No sé si mi amigo me está mamando gallo, por lo que decido llamar a una amiga, profesora universitaria y especialista en gastronomía. Ella me saca de dudas, pienso.

Yo me considero arepero de tiempo completo. Desde muy niño (diez años) me internaron en el Seminario El Dulce Nombre, de Ocaña, y allí no faltaba la arepa sin sal, típica ocañera. Arepa, de maíz blanco, de pellejo, sin nada para agregarle, ni queso, ni matequilla,  y un pocillo de café negro. Ese era el desayuno. Y la comida era otra vez con arepa sin sal y café negro. Así era todos los días, a excepción de los domingos, que añadían una cucharada de queso molido.

Pero no sé qué tenían las arepas aquellas que se nos fueron metiendo en el gusto de las buenas comidas hasta el sol de hoy. Desde ese tiempo, me volví arepero. Como todos los ocañeros u ocañeras. La arepa ocañera, la propia ocañera, tiene un encanto especial y un sabor que no lo tiene ninguna otra arepa. Y su proceso es maravilloso: Cocinan el maíz blanco, lo muelen y preparan la masa. Hacen la arepa y la ponen en el tiesto. El fogón debe ser de brasas. Después de unos minutos, que sólo la cocinera sabe, la voltea. Y luego, con un soplo (los soplos de Dios) o con un cuchillo, le levantan el pellejo que se le ha formado y la deja dorar hasta que queda de una presencia y un sabor exquisitos. 

Como ven, la arepa no lleva sal, de modo que al consumirse con carne asada o queso rallado o bocachico frito, se vuelve una delicia que mis palabras son incapaces de describir.

Estoy soñando. Eso era antes. Hoy, no hay fogones de leña, la masa ya viene preparada y precocida, sin saber qué menjurjes le echarán, no saben levantarle el pellejo y el sabor es otro. Yo hago aquí un requiem por la típica arepa ocañera. Y sé que también los areperos y areperas que crecieron saboreando este delicioso manjar, lo hacen conmigo.

Algo peor. Hace poco fui a Ocaña, y en el hotel donde me hospedé me sirvieron al desayuno, pan en lugar de arepa, con la que yo soñaba, y con la que había entusiasmado a mi familia, que me acompañaba. ¡Pan en lugar de arepa! ¡En Ocaña! Con razón decía mi abuela que el fin del mundo estaba cerca.

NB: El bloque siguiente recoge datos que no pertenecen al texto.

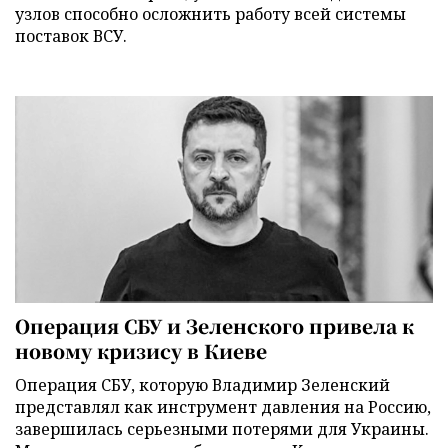
узлов способно осложнить работу всей системы
поставок ВСУ.
Операция СБУ и Зеленского привела к
новому кризису в Киеве
Операция СБУ, которую Владимир Зеленский
представлял как инструмент давления на Россию,
завершилась серьезными потерями для Украины.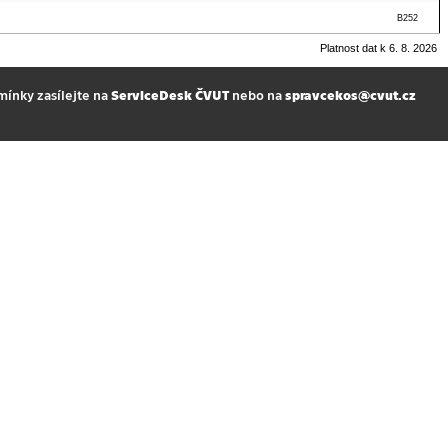
B252
Platnost dat k 6. 8. 2026
mínky zasílejte na
ServiceDesk ČVUT
nebo na
spravcekos@cvut.cz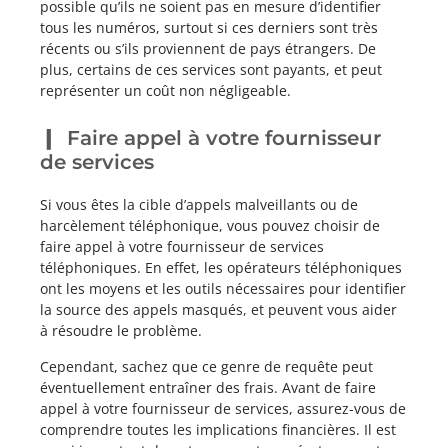
possible qu’ils ne soient pas en mesure d’identifier
tous les numéros, surtout si ces derniers sont très
récents ou s’ils proviennent de pays étrangers. De
plus, certains de ces services sont payants, et peut
représenter un coût non négligeable.
Faire appel à votre fournisseur
de services
Si vous êtes la cible d’appels malveillants ou de
harcèlement téléphonique, vous pouvez choisir de
faire appel à votre fournisseur de services
téléphoniques. En effet, les opérateurs téléphoniques
ont les moyens et les outils nécessaires pour identifier
la source des appels masqués, et peuvent vous aider
à résoudre le problème.
Cependant, sachez que ce genre de requête peut
éventuellement entraîner des frais. Avant de faire
appel à votre fournisseur de services, assurez-vous de
comprendre toutes les implications financières. Il est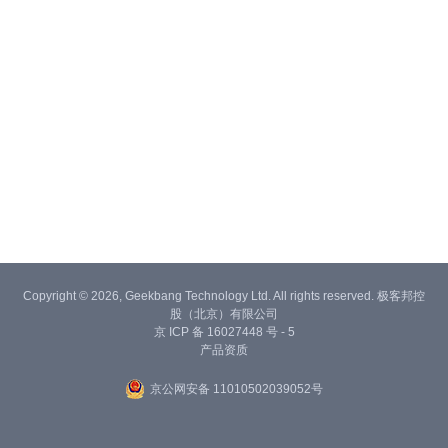
Copyright © 2026, Geekbang Technology Ltd. All rights reserved. 极客邦控
股（北京）有限公司
京 ICP 备 16027448 号 - 5
产品资质
京公网安备 11010502039052号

Mi amiga, la experta en comidas, me confirma que efectivamente el segundo sábado de septiembre está dedicado a celebrar el Día mundial de la arepa, pero no me dio mayores datos. Sea lo que sea, se sabe que la arepa ya era preparada por los aborígenes y que desde entonces ha sido alimento esencial en Colombia y en Venezuela. Hoy hay ventas de arepas por todas las ciudades y todas las esquinas. Arepas de huevo, arepas de pollo, arepas de chorizo, arepas de maíz amarillo, arepas de chócolo, en fin.

Pero la arepa ocañera, la que no tiene igual ni parecido, ha desaparecido. Por eso los areperos y areperas estamos tristes. Tenemos nostalgia de aquella arepa. Y hasta una lágrima se nos escabulle por aquellas arepas sin sal y con pellejo, de nuestra infancia.